Dogs Really are Our Oldest Friends
An international team of scientists including researchers from The Francis Crick Institute (London), University College Dublin, Ludwig Maximillian University (Munich), Stockholm University (Sweden) and Liverpool John Moores University, have collaborated together in order to sequence a total of 27 ancient dog genomes in a bid to unravel the evolution of the domestic dog. Dogs are widely believed to be the first animal to be domesticated, but very little is known about their population history and to what extent population changes are linked to humans.
Writing in the academic journal “Science”, the researchers present evidence that there were different types of dogs more than 11,000 years ago in the period immediately following the last Ice Age.
One of the Ancient Dog Skulls Compared to the Skull of a Modern Wolf
Picture Credit: E. E. Antipina (Institute of Archaeology of the Russian Academy of Sciences)
By sequencing the ancient DNA from the 27 specimens, some of which lived around 11,000 years ago, the team found that by the end of the last Ice Age before any other animal had been domesticated, there were already at least five different types of dog with distinct genetic ancestries.
This study suggests that the diversity observed between dogs in different parts of the world today originated when all humans were hunters and gatherers.
Commenting on the significance of this research Pontus Skoglund (The Francis Crick Institute) stated:
“Some of the variation you see between dogs walking down the street today originated in the Ice Age. By the end of this period, dogs were already widespread across the northern hemisphere.”
Extracting Genetic Information from Skeletons
By extracting genetic information from the skeletons of ancient dogs the team were able to analyse the DNA they found providing a window into the past. They were able to show that over the last ten millennia these early dog lineages mixed and moved giving rise to the dogs we know today. For example, the researchers calculated that early European dogs were initially diverse, most likely originating from two highly distinct populations, one related to Near Eastern dogs and another cluster related to dogs from Siberia. However, at some point this diversity was lost, as it is not found in European dogs today.

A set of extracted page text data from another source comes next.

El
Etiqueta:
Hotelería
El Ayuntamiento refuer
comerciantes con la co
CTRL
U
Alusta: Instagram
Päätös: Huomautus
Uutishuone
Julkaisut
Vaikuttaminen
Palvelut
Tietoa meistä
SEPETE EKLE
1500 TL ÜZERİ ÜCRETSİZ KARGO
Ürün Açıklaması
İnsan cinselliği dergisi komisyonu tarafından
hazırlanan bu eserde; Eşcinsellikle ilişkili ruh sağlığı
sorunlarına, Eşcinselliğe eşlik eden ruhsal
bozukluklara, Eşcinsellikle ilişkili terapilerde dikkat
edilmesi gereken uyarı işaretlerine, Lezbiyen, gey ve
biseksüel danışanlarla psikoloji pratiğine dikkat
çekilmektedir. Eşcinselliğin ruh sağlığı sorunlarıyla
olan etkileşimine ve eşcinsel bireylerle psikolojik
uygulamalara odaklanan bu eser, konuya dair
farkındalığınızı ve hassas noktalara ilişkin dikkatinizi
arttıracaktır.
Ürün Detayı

Lead author Anders Bergström, a post-doctoral researcher at The Francis Crick Institute commented:
“If we look back more than four or five thousand years ago, we can see that Europe was a very diverse place when it came to dogs. Although the European dogs we see today come in such an extraordinary array of shapes and forms, genetically they derive from only a very narrow subset of the diversity that used to exist.”

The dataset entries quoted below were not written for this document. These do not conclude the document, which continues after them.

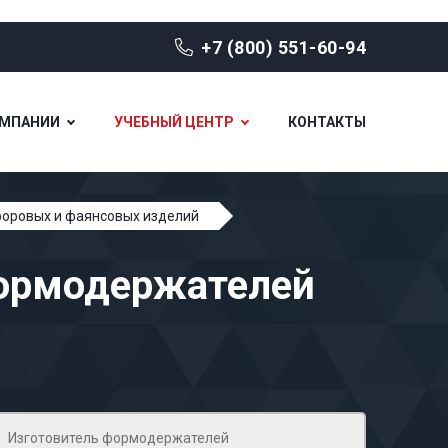
+7 (800) 551-60-94
ОМПАНИИ
УЧЕБНЫЙ ЦЕНТР
КОНТАКТЫ
форовых и фаянсовых изделий
формодержателей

Newly Published Research Suggests Some of the Variation Seen in Dogs Today Dates Back to the Last Ice Age
Comparing Human Evolution to Dog Evolution
The researchers also compared the evolution in dog population to changes in human evolution, lifestyles and migrations. In many cases comparable changes took place, likely reflecting how humans would bring their dogs with them as they migrated across the world. However, this study also identified that dog evolution and human history do not mirror each other. The loss of European dog diversity is not reflected in human population studies.

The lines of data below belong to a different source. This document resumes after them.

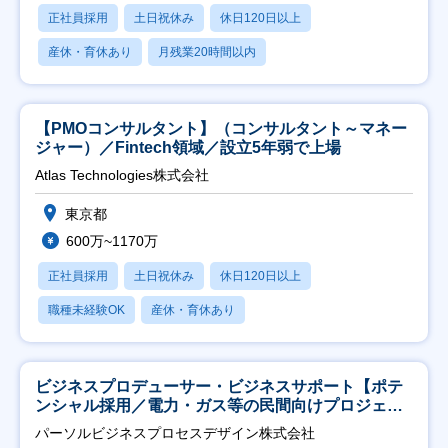
正社員採用
土日祝休み
休日120日以上
産休・育休あり
月残業20時間以内
【PMOコンサルタント】（コンサルタント～マネー
ジャー）／Fintech領域／設立5年弱で上場
Atlas Technologies株式会社
東京都
600万~1170万
正社員採用
土日祝休み
休日120日以上
職種未経験OK
産休・育休あり
ビジネスプロデューサー・ビジネスサポート【ポテ
ンシャル採用／電力・ガス等の民間向けプロジェク
ト推進】
パーソルビジネスプロセスデザイン株式会社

Co-author Ron Pinhasi (University of Vienna), added:
“Just as ancient DNA has revolutionised the study of our own ancestors, it’s now starting to do the same for dogs and other domesticated animals. Studying our animal companions adds another layer to our understanding of human history.”
This newly published research might provide a fresh perspective on the early history of dog populations and their relationship with our own species, but still, many questions remain. Dogs may have been the first animal to become domesticated, likely originating from wolves that associated with humans, however, when and how the first wolves became dogs is still not known.
The scientific paper: “Origins and genetic legacy of prehistoric dogs” by Anders Bergström, Laurent Frantz, Ryan Schmidt, Erik Ersmark, Ophelie Lebrasseur, Linus Girdland-Flink et al published in the journal Science.